Published by the London Free Press on Aug 23, 2023

Ontario municipal leaders called on the province to introduce new measures to tackle homelessness as they wrapped up their largest annual conference on record Wednesday. The Association of Municipalities of Ontario (AMO) dedicated its last day in London to ending homelessness in the province by 2030, issuing a statement urging the provincial government to enact the following immediately:

  • Boost social assistance rates
  • Increase the supply of deeply affordable community housing
  • Continue pumping dollars into community-based mental health and addiction services, including supportive housing
  • Increase base funding for the homelessness prevention program to strengthen emergency shelter systems

“Homelessness is a social, economic and health crisis right across Ontario,” association president Colin Best said in a statement.

“In addition to the moral imperative to end homelessness, there’s a solid business case that ending homelessness is good health policy, good economic policy and good social policy.”

AMO, the not-for-profit organization that represents the province’s 444 municipalities, said these actions are needed to allow a human rights approach to housing and homeless encampments at the civic level.

While the provincial government recently has made critical investments in mental and public health and housing, Ontario has the lowest per-capita spending on such services in the country, the organization said.

This year’s AMO meeting at RBC Place was the biggest yet, with more than 2,000 participants from across Ontario. The last day included sessions on approaches to ending homelessness.

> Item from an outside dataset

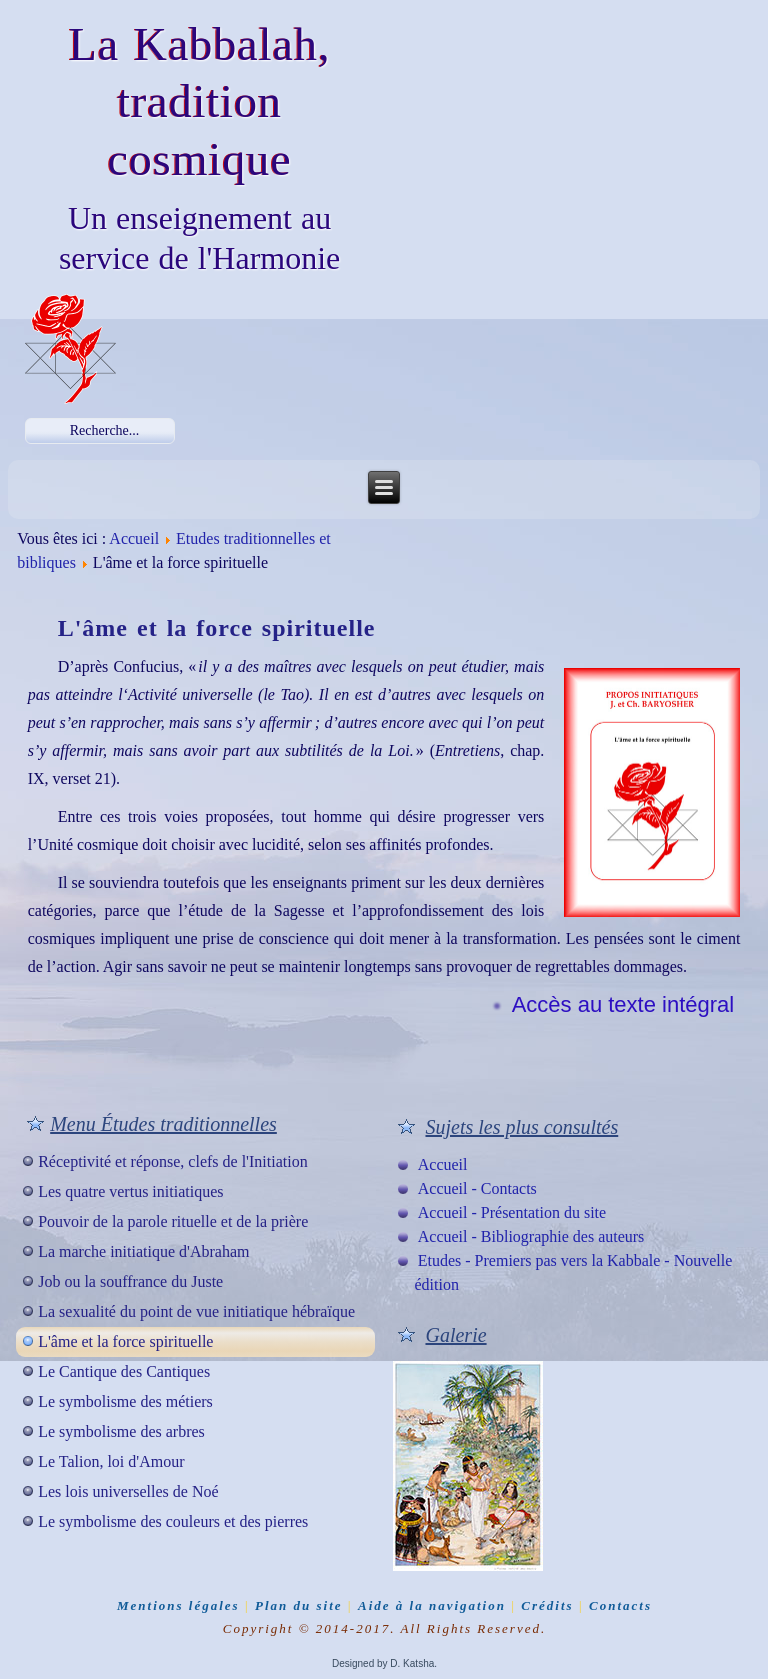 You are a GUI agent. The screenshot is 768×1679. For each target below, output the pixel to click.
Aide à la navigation (432, 1605)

London Mayor Josh Morgan and Kingston Mayor Bryan Paterson took the stage to discuss how their communities are responding to the homelessness crisis. In Kingston, the city and its partners have teamed up to open three homeless hubs, for youth, family and integrated care.

The integrated care hub has galvanized the community to get behind the issue, Paterson said. “The hubs themselves can become part of a focal point to attract additional community support,” he told an audience Wednesday.

That hub alone has attracted $1 million in in-kind donations during the last three years. “For community organizations or individuals that want to help understand the scale of the problem, it’s been a way for them to be able to do that,” Paterson said.

London, meanwhile, is unfurling its ambitious plan to fight homelessness with a similar approach, a network of service and shelter hubs.

Just as municipalities are taking notes from London, there is much to be learned from Kingston, Morgan said.

For example, “We’ve learned a lot about the design of the hubs, particularly from Kingston,” he said.